Child Out of School is a Laborer

Magsaysay Award winner Shantha Sinha believes that all children out of school are laborers. The 86th Amendment to the Constitution of India - which recognizes education as a fundamental right of the child - has, therefore, breathed new life into her endeavors.

Sinha and her organization, the Mamidipudi Venkatarangaiya Foundation (MVF), have challenged the Child Labor (Prohibition and Regulation) Act
1986 in a public interest litigation. They allege that an Act that prohibits child labor in some sectors, and actually regulates it in other sectors, rationalizes the continuation of child labor. The Court, on its part, responded in February 2006 by asking all states and union territories to respond to Sinha's petition within six weeks. "Children have to be in school and there cannot be a place other than schools for them," the Court said.

Sinha explains the thinking behind her petition and what it will take for India to eradicate child labor.

Q. Let us start with a little background on the public interest litigation (PIL) you filed...

A. The 86th Amendment to the Constitution of India guarantees Right to Education as a fundamental right. But we notice that the Child Labor (Prohibition and Regulation) Act 1986 is in fact in violation of this amendment. It does not prohibit all forms child labor. In fact, while it prohibits child labor in certain industries, it regulates the conditions of work in other sectors. At the same time, if the child renders work in his own family then it is not listed as a prohibitive occupation nor can that work be regulated. Since all children are not covered under law, the Act is regressive and, in a way, offers rationalization for the continuation of child labor.
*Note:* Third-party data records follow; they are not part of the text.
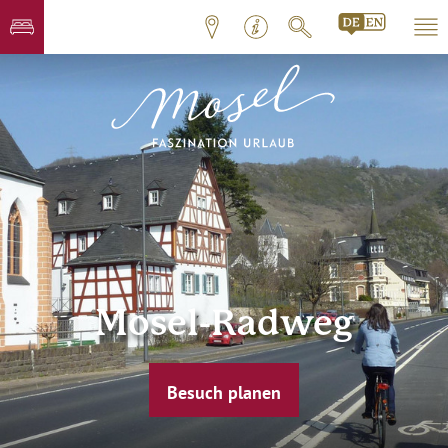
Mosel-Radweg
Besuch planen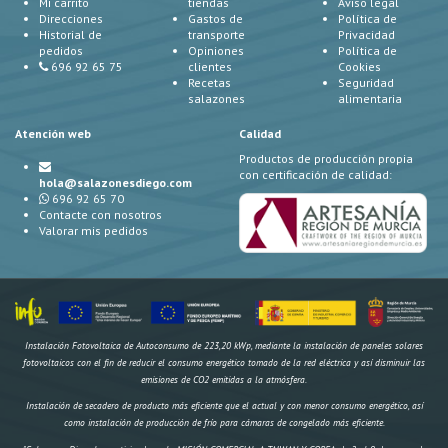
Mi carrito
tiendas
Aviso legal
Direcciones
Gastos de
Política de
Historial de
transporte
Privacidad
pedidos
Opiniones
Política de
696 92 65 75
clientes
Cookies
Recetas
Seguridad
salazones
alimentaria
Atención web
Calidad
Productos de producción propia
con certificación de calidad:
hola@salazonesdiego.com
696 92 65 70
Contacte con nosotros
Valorar mis pedidos
Instalación Fotovoltaica de Autoconsumo de 223,20 kWp, mediante la instalación de paneles solares
fotovoltaicos con el fin de reducir el consumo energético tomado de la red eléctrica y así disminuir las
emisiones de CO2 emitidas a la atmósfera.
Instalación de secadero de producto más eficiente que el actual y con menor consumo energético, así
como instalación de producción de frío para cámaras de congelado más eficiente.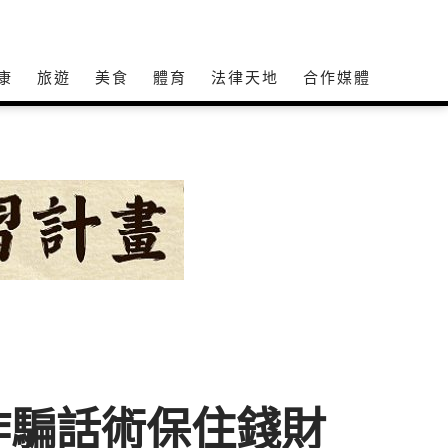
康
旅遊
美食
體育
法律天地
合作媒體
詐騙話術保住錢財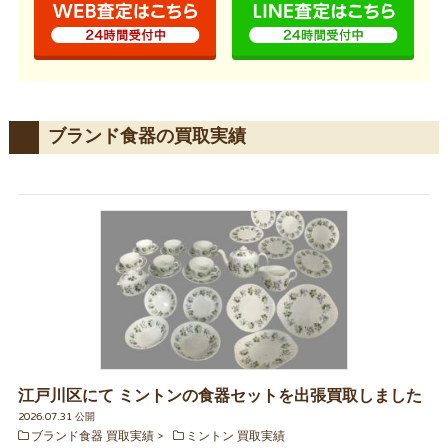
ブランド食器の買取実績
江戸川区にて ミントンの食器セットを出張買取しました
2026.07.31 公開
ブランド食器 買取実績
ミントン 買取実績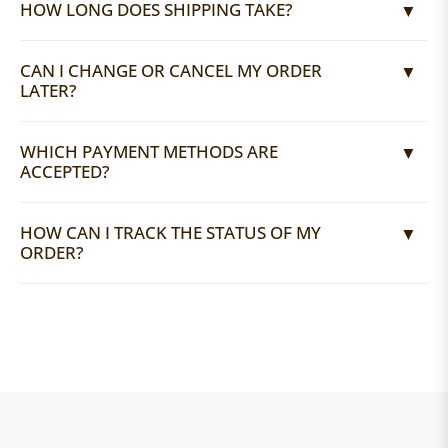
HOW LONG DOES SHIPPING TAKE?
CAN I CHANGE OR CANCEL MY ORDER
LATER?
WHICH PAYMENT METHODS ARE
ACCEPTED?
HOW CAN I TRACK THE STATUS OF MY
ORDER?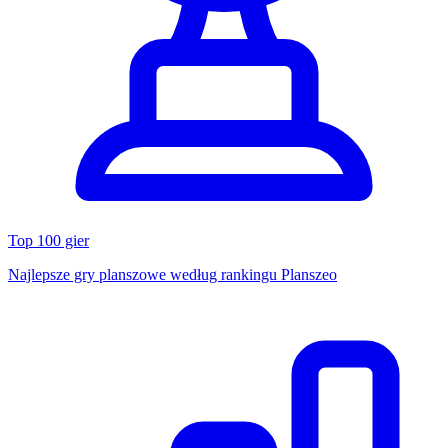
Top 100 gier
Najlepsze gry planszowe według rankingu Planszeo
This is the thinking behind our PIL, filed in the Supreme Court in July 2005 (WP 318/2005), to demand that all forms of child labor be prohibited in consonance with Article 21A of the Constitution.

Q. But isn't defining child labor tricky, especially when it is sanctioned by parents?

A. MVF believes that child labor encompasses every non-school going child, irrespective of whether the child is engaged in wage or non-wage work, or whether he/she is working for the family or others. We believe that a child out of school will sooner than later join the labor force and so is a potential child laborer. Our experience has also shown that poor children do not survive in school up to class 10 even. Many children are pushed out of school as they are unable to overcome the barriers of discrimination that they encounter while they are in school. In this regard, we also feel that every child attending a government school is a potential child laborer. This is also why I feel that the State cannot be authorized to question parents until such time that they make it possible for every child to attend school.

Q. Is it possible for the State to intervene where families hire children as domestic help?

A. If the middle class and the elite stop hiring domestic help, it would set an example for the rest of the society to emulate their behavior. It is in this context that the State has to intervene in firming up the laws on child labor. Under the present Act, domestic child labor is not even regarded as child labor. It is important that there is consensus among the elite favoring universalisation of education. As long as the elite remain isolated from the issue, programs and their implementation would remain half-hearted. They must understand that democracy involves not just voting rights but also equity among citizens.

Q. What impact has the Sarva Shiksha Abhiyan (SSA) had in preventing child labor?

A. In several states, due to the SSA's intensive enrolment drives, norms of demand for education have been created. However, since it has not planned continuance of these children in schools after class V, many of them have dropped out and joined the labor force. So, there is a need for comprehensive planning in SSA.

Q. And what about the National Child Labor Program (NCLP)?

A. MVF believes NCLP has not been effective. The program is based upon the 1986 Act, and so a critique of the program is as such a critique of the Act as well. We believe that the government's division of child labor into 'hazardous' and 'non-hazardous' occupations is inadequate. For one, all children out of school are in a hazardous condition. For another, the child labor market is very fluid. A child could be engaged in both hazardous and non-hazardous industries on different days of the week. So, a survey would never be able to adequately understand the situation.

Also, this division of the market leaves many girl children - who are fetching water or fuel wood or carrying siblings - out of the benefits of the NCLP. Their relentless activity goes unnoticed and unrecognized. Many hundreds of thousands of girls work for 12-13 hours in farms, inhaling pesticides and chemicals. MVF has also noticed that many such girls were subject to physical and sexual abuse by outsiders and family members even at the age of 10-12 years. If we are confined to 'hazardous' occupation as defined by the government, these girls have no hope.

Another set of children invisible in the present scheme of things are the hundreds of thousands of children - traditionally only boys, but now many girls - engaged in bonded labor. Also invisible are the girls who are married by 12 years of age and are mothers by the time they are 14. A child should not be a parent. The relation between early child marriage (and the consequent dropping out of school) and child labor must be understood and recognized.

Finally, it is impractical to target children working in so-called 'hazardous' industries alone. The absence of a social norm that no child must work in any form of labor will result in a new set of children taking the place of those who have been withdrawn from work. The focus must be on total abolition and in addressing the rights of children who are out of school. In doing so, children engaged in any form of child labor - including those in hazardous industries - would be covered.